From the category archives:

7 Point Recipes

Susy sent me a newsletter email with 10 great Spaghetti recipes in celebration of National Spaghetti Day today!  The first of these recipes that intrigued me was the Spaghettini with Cauliflower, Butter, & Pepper from RecipeLion.  This recipe is great for those nights when you have very little time to cook, with less than 30 minutes from start to table.

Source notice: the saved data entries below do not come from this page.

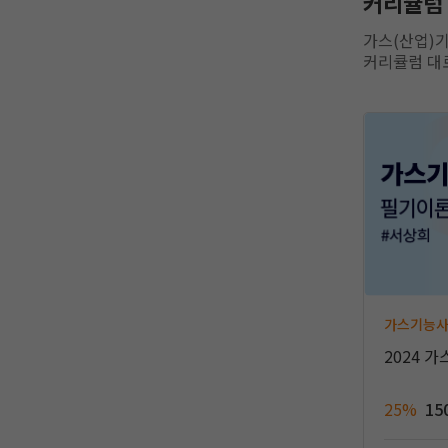
커리큘럼
가스(산업)
커리큘럼 대
가스기능
2024 
25%
15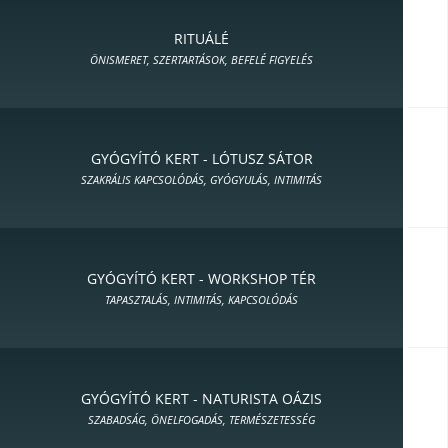
RITUÁLÉ
ÖNISMERET, SZERTARTÁSOK, BEFELÉ FIGYELÉS
GYÓGYÍTÓ KERT - LÓTUSZ SÁTOR
SZAKRÁLIS KAPCSOLÓDÁS, GYÓGYULÁS, INTIMITÁS
GYÓGYÍTÓ KERT - WORKSHOP TÉR
TAPASZTALÁS, INTIMITÁS, KAPCSOLÓDÁS
GYÓGYÍTÓ KERT - NATURISTA OÁZIS
SZABADSÁG, ÖNELFOGADÁS, TERMÉSZETESSÉG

**NOTE:** I replaced full fat butter in the recipe with Smart Balance 50/50 Butter Blend and the Spaghetti with Whole Wheat Spaghetti. If you try this recipe, let us know if you love it!

Serves: 8

Cooking Time: 15 min

Ingredients
  • 1 whole cauliflower, cut into florets
  • 4 tablespoon Smart Balance 50/50 butter blend
    • (You can cut the points from 7 to 6 per serving if you use Fat Free Margarine instead)
  • 1/2 cup finely chopped fresh parsley
  • 1 teaspoon Dijon mustard
  • 1/4 teaspoon red pepper flakes
  • 1 pound whole wheat spaghetti
  • 1/2 cup Parmesan cheese, freshly grated
  • 1/2 cup fresh bread crumbs, toasted golden
  • salt and pepper, to taste

Instructions
  1. Bring a large pot of water to a rolling boil. Salt it to taste, add the cauliflower, and cook for 3 minutes.
  2. Scoop the cauliflower into a large pasta bowl and add the butter, parsley, mustard, and pepper flakes.
  3. Add the pasta to the salted boiling water and set the bowl over the pot to keep it warm, leaving a crack so the water doesn’t boil over, while the pasta cooks.
  4. Drain the pasta it when it’s done and add it to the cauliflower.
  5. Grind a generous amount of pepper over all, then toss with the cheeses and breadcrumbs.